Object Detection on Indian Roads using TensorFlow

Let's see how we can use Google’s Object Detection Model on Indian roads.

Image title — Photo by Atharva Tulsi on Unsplash

To the reader

The original version of this article was written for Medium.com here I have attempted to export my articles here.

Origin:¶

First of all, let’s talk about the dataset. The dataset containing all the relevant data can be found here. The dataset consists of images obtained from a front-facing camera attached to a car. The car was driven around Hyderabad, Bangalore cities and their outskirts. The images are mostly of 1080p resolution, but there are also some images with 720p and other resolutions.

To download the data you click on Dataset -> Download. Before the data starts to download you have to sign in with your account.

Once, the download is complete there will be 2 folders available:

Detection Folder
Segmentation Folder Since I am working on detecting objects, I worked on the Detection folder.

Inside the folder:¶

Inside the detection folder, there are 3 main things:

JpegImages Folder¶

This folder contains all the pictures that are extracted from the videos recorded while driving around some Indian cities.

Annotation Folder — This folder contains all the annot files for each training image in a “.xml”. The annot files are in the Pascal VOC format.
There are also 3 “.txt” files named — train, test, val. These files contain the relative path to each image in the folder which states whether the files will be used for train, test or val which is validation.

Note

I have tried to implement different executions of other models like Yolo, Yolo-v3 but since they did not work correctly, I am choosing to write only about the one that did.

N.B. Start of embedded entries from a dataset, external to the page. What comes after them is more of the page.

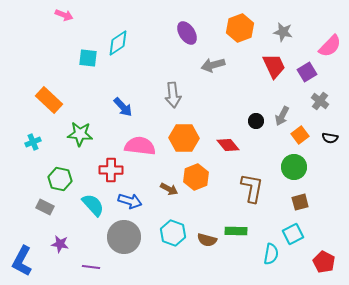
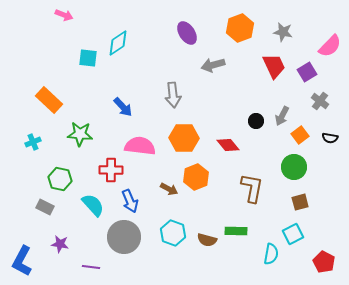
blue arrow at (130, 201): rotated 50 degrees clockwise
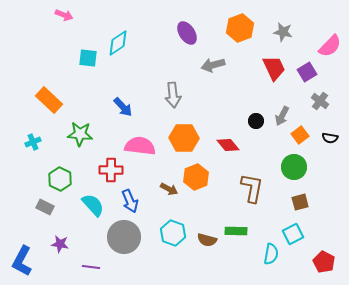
red trapezoid at (274, 66): moved 2 px down
green hexagon at (60, 179): rotated 15 degrees clockwise
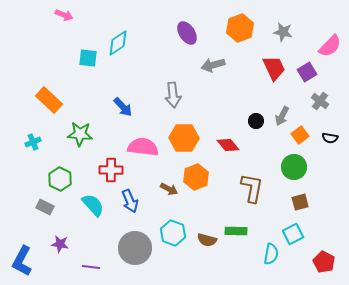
pink semicircle at (140, 146): moved 3 px right, 1 px down
gray circle at (124, 237): moved 11 px right, 11 px down
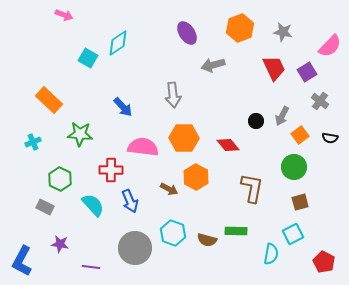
cyan square at (88, 58): rotated 24 degrees clockwise
orange hexagon at (196, 177): rotated 10 degrees counterclockwise
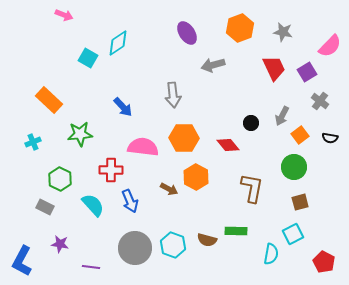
black circle at (256, 121): moved 5 px left, 2 px down
green star at (80, 134): rotated 10 degrees counterclockwise
cyan hexagon at (173, 233): moved 12 px down
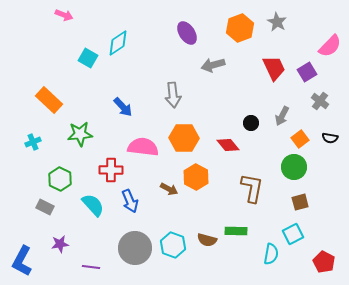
gray star at (283, 32): moved 6 px left, 10 px up; rotated 18 degrees clockwise
orange square at (300, 135): moved 4 px down
purple star at (60, 244): rotated 18 degrees counterclockwise
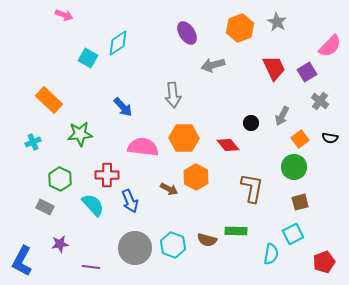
red cross at (111, 170): moved 4 px left, 5 px down
red pentagon at (324, 262): rotated 25 degrees clockwise
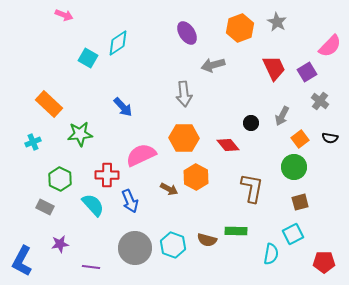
gray arrow at (173, 95): moved 11 px right, 1 px up
orange rectangle at (49, 100): moved 4 px down
pink semicircle at (143, 147): moved 2 px left, 8 px down; rotated 32 degrees counterclockwise
red pentagon at (324, 262): rotated 20 degrees clockwise
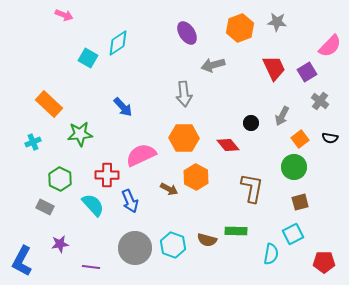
gray star at (277, 22): rotated 24 degrees counterclockwise
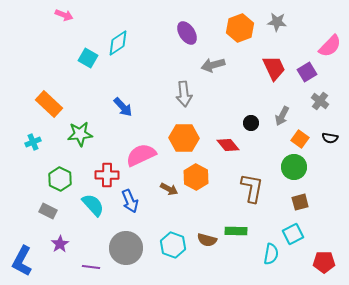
orange square at (300, 139): rotated 18 degrees counterclockwise
gray rectangle at (45, 207): moved 3 px right, 4 px down
purple star at (60, 244): rotated 24 degrees counterclockwise
gray circle at (135, 248): moved 9 px left
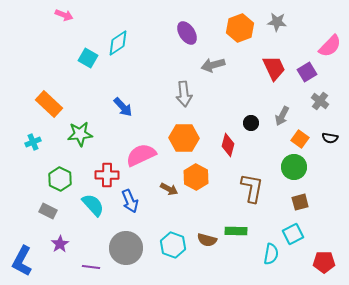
red diamond at (228, 145): rotated 55 degrees clockwise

Choosing what to execute:¶

I was reading articles before working on this project, on the Object Detection API by Google — how it is a single stop solution to implement all the major models of computer vision and decided to give it a go.

Next most important thing was to choose what model I wanted to execute to detect objects from the images. The Object Detection API has the capability to execute many different types of models, like ssd_mobilenet_v1, faster_rcnn_resnet50 to name a few.

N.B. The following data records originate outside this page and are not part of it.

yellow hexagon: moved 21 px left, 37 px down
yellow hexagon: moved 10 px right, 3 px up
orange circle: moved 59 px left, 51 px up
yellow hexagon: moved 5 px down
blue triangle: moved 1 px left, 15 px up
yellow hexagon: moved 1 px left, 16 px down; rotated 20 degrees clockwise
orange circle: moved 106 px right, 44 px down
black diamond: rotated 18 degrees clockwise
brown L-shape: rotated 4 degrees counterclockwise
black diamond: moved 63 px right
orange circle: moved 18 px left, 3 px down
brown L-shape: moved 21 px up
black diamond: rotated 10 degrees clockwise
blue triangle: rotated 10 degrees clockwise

The complete list of models and the weights that they are trained on can be found in Tensorflow detection model zoo.

Each model named here has 2 columns listed beside it. One is for “Speed” — how quickly can a model predict and another is “mAP” — which loosely translates to how accurate the model is usually (based on test conditions). Point to note here is that there is usually a tradeoff between speed and accuracy in these models

So after reviewing all the models, I decided to go with ssd_inception_v2_coco as it provides a good trade-off between speed and accuracy.

Implementing the model¶

Well, to be honest, the best step by step guide on how to implement the model is given here. The tutorial has detailed writeup on how to go about executing the model and all the best practice ways to do it like setting up a workspace.

But here are some of my pointers/learnings that I followed while working on this problem.

Don’t mess around with your original anaconda environment if you are not confident.¶
I use anaconda for my projects locally and I have a bad history with goofing up the original installation of anaconda which resulted in multiple errors while using the TensorFlow with GPU. This in turn can lead to multiple resets and uninstall of PATH variables, GPU drivers, etc The best solution to this problem would be to make a new Conda environment for this project. I am linking an excellent blog/tutorial on how to start with this here.
There is a big flaw that I discovered much later while working with this dataset.¶
As I have already discussed that the dataset consists of JPEGImages and XML files. The images and the xml files (should ideally) have a 1-to-1 relationship i.e. for every “.jpg” training image there should be a “.xml” file. Unfortunately such is not the scenario for the dataset provided here.
Processing and Separation of files are important due to the above-mentioned reason.¶
So here is what I did. Since the images provided were of 3 types:
1. Train — for training
2. Test — for testing
3. Val — for validation So I wrote a script to read the file name of every training image and check if the corresponding xml file exists. If yes, then copy both the image and xml file to another folder called “training”. Repeat the process for test and val, only that the test images don’t have any corresponding xml files obviously.
4. During the part where you need to install Protobuf, be careful not to install the version 3.5 or more. This will save you a lot of time by utilising the multi-file selection wildcard (i.e *.proto)
5. While converting the .xml to .csv and from .csv to .record I copy-pasted the scripts and executed them using Jupyter Notebooks. I was easy to edit and provide easy debug on the code lines. Also, I could change the way the script was talking inputs based on my new folder structure.
6. While executing the custom training of your model be sure to lower the training batch number based on your machine’s capabilities. Otherwise it may lead to errors and training will stop.

After following the tutorial to implement a ssd_inception_v2_coco model I had to test it on the images of Indian traffic/roads.

Here are some of the output images:

Sample Image 1
Sample Image 2
Sample Image 3

As we can see that the model does a pretty good job of detecting relevant objects on the input images with a moderate confidence rate.

End Notes:¶

While I did want to train on custom data (I actually did it halfway before running into a bunch of errors and dependency issues) I feel the pre-trained labels works fairly for images of Indian roads and traffic.

While work on autonomous cars have miles to go (no pun intended) before being able to tackle the chaotic and unstructured nature of Indian roads, working on object detection models are definitely the way forward.